Cam Design

The shape of the cam is determined by the sample of audio the user wants to translate into xylophone notes. For this project, We Will Rock You by Queen was chosen because it has a well-known, easily recognizable beat that could be translated into two notes without changing the tune entirely. 


Audio Processing

Although the majority of people know the stomp-stomp-clap tune that this song is famous for, the vocals and instrumentals interfere with a computer's ability to immediately detect the most distinguishable aspects of the audio. Figure 1 shows the entire audio clip before any processing occurs. Visually, this means nothing to humans, but audially it is very clear. That clarity is what needs to be emulated by the software. Before that can happen, a small section of the song needs to be chosen to make for a manageable cam size. The chosen section, Figure 2, is the 6 seconds that make up the clearest and most recognizable beat of the song. 
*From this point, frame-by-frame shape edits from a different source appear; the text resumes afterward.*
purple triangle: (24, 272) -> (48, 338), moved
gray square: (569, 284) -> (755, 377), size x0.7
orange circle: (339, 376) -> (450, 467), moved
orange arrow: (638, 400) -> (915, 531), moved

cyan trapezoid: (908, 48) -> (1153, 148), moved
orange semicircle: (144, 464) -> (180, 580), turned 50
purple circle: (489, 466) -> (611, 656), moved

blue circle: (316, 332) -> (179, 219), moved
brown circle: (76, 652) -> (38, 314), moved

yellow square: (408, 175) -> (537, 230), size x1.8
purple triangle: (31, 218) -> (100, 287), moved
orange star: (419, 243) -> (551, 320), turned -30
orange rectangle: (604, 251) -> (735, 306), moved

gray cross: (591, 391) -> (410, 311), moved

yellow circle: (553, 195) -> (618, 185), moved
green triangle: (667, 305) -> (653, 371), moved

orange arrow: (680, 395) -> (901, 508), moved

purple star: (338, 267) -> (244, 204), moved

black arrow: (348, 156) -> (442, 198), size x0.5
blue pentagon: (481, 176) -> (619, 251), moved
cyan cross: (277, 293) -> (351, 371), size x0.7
From here, audio analysis can begin. The process to convert audio input into cam shape is complicated, but can be approximated as 3 main steps:


Figure 1: Full song audio clip

Figure 2: Desired section audio clip



Sound Filtering

The purpose of sound filtering is to emulate the activation of specific cochlea in the inner ear. Cochlea are activated at specific audio energy levels, so the audio clip is divided into different bandwidths based on the maximum frequency of the song. Tuning this parameter aids in the clarity of the peaks of each bandwidth.  

Because humans perceive the tune and beat of a song based on multiple instruments, the bandwidth division needs to be coarse enough to allow the highest energy notes to remain in the same bandwidth, but fine enough to have comprehensible separation of bandwidths. Using Figure 3, it can be seen that the majority of the stomps from the stomp-stomp-clap are in data bands 1 and 2, while the clap in stomp-stomp-clap remains almost exclusively in data band 2. This can especially be seen after the beat of near silence because the stomp-stomp-clap becomes the only sound in the song, so its division becomes most prominent. The notes, and therefore energies, from the vocals change rapidly and continuously, so determining its main bandwidth is difficult, if not impossible.
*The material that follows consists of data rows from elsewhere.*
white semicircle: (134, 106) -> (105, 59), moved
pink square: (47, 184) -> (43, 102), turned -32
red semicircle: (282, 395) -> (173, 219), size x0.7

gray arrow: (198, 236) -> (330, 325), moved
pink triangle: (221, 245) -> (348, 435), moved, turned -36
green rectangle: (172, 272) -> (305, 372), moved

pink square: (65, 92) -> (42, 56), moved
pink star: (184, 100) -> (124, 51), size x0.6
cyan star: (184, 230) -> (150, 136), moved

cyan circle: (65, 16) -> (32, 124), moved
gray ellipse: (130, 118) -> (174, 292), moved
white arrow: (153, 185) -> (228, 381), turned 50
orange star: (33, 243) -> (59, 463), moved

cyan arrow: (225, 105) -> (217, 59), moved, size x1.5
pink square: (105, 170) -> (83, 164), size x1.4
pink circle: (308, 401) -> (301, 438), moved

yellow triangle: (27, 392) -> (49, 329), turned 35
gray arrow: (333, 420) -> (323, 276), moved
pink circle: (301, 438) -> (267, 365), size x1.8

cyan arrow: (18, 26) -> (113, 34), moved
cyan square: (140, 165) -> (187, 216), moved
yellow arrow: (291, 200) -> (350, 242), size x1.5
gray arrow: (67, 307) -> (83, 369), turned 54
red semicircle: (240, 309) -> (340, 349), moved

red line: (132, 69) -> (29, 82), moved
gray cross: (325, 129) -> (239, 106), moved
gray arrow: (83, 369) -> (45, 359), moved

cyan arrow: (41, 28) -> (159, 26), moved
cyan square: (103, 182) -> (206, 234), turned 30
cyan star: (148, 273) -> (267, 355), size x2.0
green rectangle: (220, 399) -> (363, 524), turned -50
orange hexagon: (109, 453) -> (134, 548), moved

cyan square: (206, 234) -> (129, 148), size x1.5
Figure 3: Separation into specific audio channels

Because the stomp-stomp-clap is the most prominent and well-known portion of the song, data band 2 was chosen for analysis.


  • All code leading to this point, sans tuning, was found on Rice.edu and modified for this project purposes. (It originally was a beat matching program, so all code for the second song was removed, as well as everything after audio filtering and smoothing, which received no change.)


Peak Detection

The analysis of a data band consists of peak location determination. These peaks are found using the 'findpeaks' function from Matlab's Signal Processing Toolbox in two ways: based upon a minimum peak prominence and based upon a minimum distance between peaks. These different methods find different peaks, so by using both, the desired peaks can be found. 
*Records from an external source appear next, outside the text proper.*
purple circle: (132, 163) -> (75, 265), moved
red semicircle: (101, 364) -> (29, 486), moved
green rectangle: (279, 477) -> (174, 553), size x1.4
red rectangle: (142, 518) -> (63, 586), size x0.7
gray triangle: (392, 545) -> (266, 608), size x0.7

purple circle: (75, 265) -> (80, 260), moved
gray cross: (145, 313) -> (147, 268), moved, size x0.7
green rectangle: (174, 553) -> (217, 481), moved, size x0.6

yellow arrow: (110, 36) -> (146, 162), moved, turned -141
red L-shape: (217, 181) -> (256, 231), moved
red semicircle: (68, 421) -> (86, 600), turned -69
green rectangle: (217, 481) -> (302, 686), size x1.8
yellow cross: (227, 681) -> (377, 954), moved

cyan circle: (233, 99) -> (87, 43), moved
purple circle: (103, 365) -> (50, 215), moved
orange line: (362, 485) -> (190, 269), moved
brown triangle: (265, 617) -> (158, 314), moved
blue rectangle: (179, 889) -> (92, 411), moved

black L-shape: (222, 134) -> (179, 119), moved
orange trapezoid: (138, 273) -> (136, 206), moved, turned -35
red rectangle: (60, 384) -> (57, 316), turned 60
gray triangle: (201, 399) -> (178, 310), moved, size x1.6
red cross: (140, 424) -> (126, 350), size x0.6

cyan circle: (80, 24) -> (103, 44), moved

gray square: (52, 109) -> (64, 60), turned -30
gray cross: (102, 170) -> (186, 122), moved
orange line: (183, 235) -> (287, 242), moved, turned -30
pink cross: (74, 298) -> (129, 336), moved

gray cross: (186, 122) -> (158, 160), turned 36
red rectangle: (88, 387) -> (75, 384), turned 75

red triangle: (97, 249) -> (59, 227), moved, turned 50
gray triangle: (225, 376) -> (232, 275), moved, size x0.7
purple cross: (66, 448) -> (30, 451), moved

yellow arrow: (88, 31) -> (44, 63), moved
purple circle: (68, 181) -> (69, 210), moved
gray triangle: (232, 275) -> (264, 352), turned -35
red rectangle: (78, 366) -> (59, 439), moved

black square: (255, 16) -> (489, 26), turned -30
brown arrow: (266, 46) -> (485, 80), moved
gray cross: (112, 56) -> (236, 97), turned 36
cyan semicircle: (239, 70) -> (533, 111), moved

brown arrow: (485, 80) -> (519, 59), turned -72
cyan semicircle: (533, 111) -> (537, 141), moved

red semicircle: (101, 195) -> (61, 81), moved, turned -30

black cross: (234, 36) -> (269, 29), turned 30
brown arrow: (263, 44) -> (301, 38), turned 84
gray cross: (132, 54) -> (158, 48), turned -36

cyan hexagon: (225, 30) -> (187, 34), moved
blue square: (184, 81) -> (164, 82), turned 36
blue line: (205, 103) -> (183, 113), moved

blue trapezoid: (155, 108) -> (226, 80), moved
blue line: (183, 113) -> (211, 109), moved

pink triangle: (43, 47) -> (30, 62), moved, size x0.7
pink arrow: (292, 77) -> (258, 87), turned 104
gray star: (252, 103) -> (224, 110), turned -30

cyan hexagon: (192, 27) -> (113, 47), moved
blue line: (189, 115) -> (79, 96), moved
After finding both sets of peak locations, the song is divided at obvious division points for parsing the vectors by threshold values. The obvious division points in this audio clip are between every set of three peaks. The threshold values are then determined based on the minimum valley energy. The peak vectors are then re-combined and compared for intersecting points. The remaining points are the "true" peak points and therefore the ones used for note positioning on the cam. To get the desired tune, some of these notes may need to be removed from the vector, as points 2 and 5 did in this song.

Figure 4: Peak localization of desired audio channel


Angular Positioning

Using the vector of peak data and the desired cam radius, the location of hills and valleys on the cam can be determined. To get the desired output sound from the mechanism, the peak data needs to be evaluated manually. As approximated data is determined from the data band, peak energy is not necessarily consistent with what would be captured from extracting individual instrument data from before audio editing occurred in the recording studio. Because of this, peak height does not always align with what note the listener assumes should be coming. 

To manually evaluate the peak points, the user will determine which notes should be high notes and which should be low. High note peak energy data is then set to -1 (because high notes require reducing the cam radius at that location), and low note energy is set to 1. Every other data point in the data band vector is set to 0. This leaves a linearized and exaggerated view of the cam circumference. To translate this linearized circumference into angular, a vector of the non-zero cam points is found and the linear distance from 0 is found and translated into angular distance. This then produces the (x,y) coordinates of each point and is used to find the angle in degrees from 0.

From here, the (x,y) coordinates of each point are determined and plotted on the circle. The color is determined based on whether the note is high or low. 

Figure 5: Peak localization around cam diameter


SolidWorks Cam Design

Using the angles point colors found in the previous step, the cam can be created. Circles are drawn in each of the point locations such that the cam radius difference at either the highest or lowest point is 6mm. The edges of the hills and valleys were then filleted with radii that would allow the follower to smoothly track the edge of the cam. The radii were determined through trial and error to find ones that the motor torque would be sufficient to allow for continuous motion of the cam.

Figure 6: SolidWords cam drawing

Figure 6 is not the final version of the cam, as the final version was altered to have a square hole in the center to prevent slippage between cam and motor.